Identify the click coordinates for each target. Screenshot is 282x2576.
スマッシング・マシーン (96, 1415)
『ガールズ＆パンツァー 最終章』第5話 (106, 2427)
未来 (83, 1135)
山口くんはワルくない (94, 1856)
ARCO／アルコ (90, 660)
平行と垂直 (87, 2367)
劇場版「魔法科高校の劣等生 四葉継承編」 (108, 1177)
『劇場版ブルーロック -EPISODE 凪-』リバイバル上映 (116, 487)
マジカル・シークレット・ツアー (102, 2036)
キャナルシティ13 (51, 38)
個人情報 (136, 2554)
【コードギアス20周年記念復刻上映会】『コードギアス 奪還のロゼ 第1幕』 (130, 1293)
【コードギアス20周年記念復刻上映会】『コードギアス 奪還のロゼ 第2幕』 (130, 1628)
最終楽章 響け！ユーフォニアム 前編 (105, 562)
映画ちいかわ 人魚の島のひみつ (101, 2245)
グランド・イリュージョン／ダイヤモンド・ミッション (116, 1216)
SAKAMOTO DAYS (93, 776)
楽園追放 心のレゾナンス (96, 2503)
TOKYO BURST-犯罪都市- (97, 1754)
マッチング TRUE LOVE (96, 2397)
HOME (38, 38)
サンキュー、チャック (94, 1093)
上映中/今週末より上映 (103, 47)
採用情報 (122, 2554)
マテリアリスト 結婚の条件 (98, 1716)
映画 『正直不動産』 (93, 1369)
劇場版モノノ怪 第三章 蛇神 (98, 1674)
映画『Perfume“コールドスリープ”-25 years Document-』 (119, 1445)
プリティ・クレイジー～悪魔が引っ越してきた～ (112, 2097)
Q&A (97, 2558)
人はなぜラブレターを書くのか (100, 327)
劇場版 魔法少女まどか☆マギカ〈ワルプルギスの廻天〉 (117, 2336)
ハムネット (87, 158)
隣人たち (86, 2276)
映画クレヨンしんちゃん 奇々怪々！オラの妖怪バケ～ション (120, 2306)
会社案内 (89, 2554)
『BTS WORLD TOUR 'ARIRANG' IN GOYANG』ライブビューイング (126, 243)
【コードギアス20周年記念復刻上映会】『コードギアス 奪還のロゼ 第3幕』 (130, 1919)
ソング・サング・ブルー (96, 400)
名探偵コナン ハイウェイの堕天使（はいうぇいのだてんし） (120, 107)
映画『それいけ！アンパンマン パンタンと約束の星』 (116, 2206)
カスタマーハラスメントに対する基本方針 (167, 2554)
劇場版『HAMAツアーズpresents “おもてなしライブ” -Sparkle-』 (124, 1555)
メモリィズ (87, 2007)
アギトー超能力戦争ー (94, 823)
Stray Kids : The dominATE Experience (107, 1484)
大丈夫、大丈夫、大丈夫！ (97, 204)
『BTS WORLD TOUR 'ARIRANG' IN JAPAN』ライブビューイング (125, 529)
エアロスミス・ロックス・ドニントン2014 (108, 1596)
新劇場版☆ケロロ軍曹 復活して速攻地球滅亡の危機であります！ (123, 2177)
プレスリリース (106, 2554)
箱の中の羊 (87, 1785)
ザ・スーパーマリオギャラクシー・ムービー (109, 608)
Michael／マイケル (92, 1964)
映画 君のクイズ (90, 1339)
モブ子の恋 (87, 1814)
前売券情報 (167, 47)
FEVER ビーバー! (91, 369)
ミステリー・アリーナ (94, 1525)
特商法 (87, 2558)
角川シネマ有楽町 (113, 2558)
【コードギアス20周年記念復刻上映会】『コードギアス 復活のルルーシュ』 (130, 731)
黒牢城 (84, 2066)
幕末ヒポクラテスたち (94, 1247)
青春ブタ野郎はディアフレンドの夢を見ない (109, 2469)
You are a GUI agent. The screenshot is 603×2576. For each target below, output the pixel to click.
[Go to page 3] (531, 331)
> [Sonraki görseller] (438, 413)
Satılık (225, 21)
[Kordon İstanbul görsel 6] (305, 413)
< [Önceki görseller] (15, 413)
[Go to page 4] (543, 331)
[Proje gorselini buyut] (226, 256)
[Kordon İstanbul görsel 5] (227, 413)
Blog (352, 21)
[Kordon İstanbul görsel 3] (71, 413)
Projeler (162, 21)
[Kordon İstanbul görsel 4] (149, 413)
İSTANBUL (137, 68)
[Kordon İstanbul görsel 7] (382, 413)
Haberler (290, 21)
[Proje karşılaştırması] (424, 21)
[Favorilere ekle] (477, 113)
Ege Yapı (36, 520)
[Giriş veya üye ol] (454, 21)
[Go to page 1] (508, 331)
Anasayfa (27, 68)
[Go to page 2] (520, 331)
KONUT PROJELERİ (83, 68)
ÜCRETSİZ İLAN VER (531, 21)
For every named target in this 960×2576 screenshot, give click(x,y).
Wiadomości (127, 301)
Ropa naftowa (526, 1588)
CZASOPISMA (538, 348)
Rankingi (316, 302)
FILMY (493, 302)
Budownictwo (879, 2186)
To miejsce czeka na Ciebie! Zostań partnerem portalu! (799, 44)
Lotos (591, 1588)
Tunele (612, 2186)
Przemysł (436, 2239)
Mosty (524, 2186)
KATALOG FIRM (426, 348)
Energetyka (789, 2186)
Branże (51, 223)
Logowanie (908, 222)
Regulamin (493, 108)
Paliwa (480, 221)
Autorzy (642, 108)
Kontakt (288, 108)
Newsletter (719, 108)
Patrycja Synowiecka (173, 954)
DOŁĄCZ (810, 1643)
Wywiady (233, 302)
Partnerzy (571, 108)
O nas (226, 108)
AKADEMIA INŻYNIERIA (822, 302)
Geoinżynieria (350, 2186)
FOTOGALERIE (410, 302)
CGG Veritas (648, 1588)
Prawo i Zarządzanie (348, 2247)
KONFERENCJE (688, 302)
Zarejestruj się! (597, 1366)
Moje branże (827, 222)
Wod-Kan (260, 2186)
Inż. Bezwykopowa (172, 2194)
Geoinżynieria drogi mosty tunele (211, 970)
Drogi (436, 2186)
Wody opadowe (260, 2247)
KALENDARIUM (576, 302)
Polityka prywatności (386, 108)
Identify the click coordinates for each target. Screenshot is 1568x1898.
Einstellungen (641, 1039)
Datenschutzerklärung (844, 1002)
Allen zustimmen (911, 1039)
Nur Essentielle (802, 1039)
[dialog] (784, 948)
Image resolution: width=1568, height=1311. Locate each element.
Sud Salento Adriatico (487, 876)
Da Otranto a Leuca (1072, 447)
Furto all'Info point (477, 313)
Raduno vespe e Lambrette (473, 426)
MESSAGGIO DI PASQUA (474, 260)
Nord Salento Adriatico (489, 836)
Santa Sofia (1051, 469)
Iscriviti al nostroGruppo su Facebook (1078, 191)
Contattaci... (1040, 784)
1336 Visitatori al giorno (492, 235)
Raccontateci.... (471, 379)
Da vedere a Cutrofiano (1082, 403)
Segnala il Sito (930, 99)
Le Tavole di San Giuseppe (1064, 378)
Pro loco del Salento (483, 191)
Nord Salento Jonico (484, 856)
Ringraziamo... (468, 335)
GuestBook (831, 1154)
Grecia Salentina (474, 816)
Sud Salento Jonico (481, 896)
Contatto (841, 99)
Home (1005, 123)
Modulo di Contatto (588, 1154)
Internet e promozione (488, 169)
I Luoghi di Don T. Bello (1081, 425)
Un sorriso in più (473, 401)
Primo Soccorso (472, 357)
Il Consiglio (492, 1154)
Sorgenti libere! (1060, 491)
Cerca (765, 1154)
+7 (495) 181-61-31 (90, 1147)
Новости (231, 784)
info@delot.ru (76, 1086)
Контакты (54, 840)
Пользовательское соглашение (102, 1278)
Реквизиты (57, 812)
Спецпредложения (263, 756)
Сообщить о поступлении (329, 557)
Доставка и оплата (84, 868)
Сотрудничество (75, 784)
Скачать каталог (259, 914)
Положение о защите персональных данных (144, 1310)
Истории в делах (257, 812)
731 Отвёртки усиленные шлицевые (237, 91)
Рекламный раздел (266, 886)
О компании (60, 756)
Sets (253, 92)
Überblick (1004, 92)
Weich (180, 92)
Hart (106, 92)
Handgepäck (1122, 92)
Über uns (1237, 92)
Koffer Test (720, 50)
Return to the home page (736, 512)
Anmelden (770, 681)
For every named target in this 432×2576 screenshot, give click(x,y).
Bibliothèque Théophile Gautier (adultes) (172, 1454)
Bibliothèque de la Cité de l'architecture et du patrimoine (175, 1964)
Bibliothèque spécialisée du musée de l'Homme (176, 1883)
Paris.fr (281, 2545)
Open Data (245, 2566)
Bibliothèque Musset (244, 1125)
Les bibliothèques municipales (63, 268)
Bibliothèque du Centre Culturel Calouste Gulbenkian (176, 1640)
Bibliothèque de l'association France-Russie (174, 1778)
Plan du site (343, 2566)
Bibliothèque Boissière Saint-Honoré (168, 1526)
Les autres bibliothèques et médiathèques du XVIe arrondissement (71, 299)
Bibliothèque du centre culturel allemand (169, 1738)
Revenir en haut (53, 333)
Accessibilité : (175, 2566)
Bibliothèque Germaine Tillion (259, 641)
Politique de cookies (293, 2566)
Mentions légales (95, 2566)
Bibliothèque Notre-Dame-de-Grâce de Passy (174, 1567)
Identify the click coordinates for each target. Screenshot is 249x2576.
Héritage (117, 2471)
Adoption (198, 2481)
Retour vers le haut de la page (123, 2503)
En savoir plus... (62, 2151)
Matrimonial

=====

### EXERCISE DIRECTIONS
Retype exactly the span of lines from the one with "[Go to page 3] (531, 331)" through the one with "To miejsce czeka"; include both ends and omit the rest of the material.

### SOLUTION TO THIS PROBLEM
[Go to page 3] (531, 331)
> [Sonraki görseller] (438, 413)
Satılık (225, 21)
[Kordon İstanbul görsel 6] (305, 413)
< [Önceki görseller] (15, 413)
[Go to page 4] (543, 331)
[Proje gorselini buyut] (226, 256)
[Kordon İstanbul görsel 5] (227, 413)
Blog (352, 21)
[Kordon İstanbul görsel 3] (71, 413)
Projeler (162, 21)
[Kordon İstanbul görsel 4] (149, 413)
İSTANBUL (137, 68)
[Kordon İstanbul görsel 7] (382, 413)
Haberler (290, 21)
[Proje karşılaştırması] (424, 21)
[Favorilere ekle] (477, 113)
Ege Yapı (36, 520)
[Giriş veya üye ol] (454, 21)
[Go to page 1] (508, 331)
Anasayfa (27, 68)
[Go to page 2] (520, 331)
KONUT PROJELERİ (83, 68)
ÜCRETSİZ İLAN VER (531, 21)
For every named target in this 960×2576 screenshot, give click(x,y).
Wiadomości (127, 301)
Ropa naftowa (526, 1588)
CZASOPISMA (538, 348)
Rankingi (316, 302)
FILMY (493, 302)
Budownictwo (879, 2186)
To miejsce czeka na Ciebie! Zostań partnerem portalu! (799, 44)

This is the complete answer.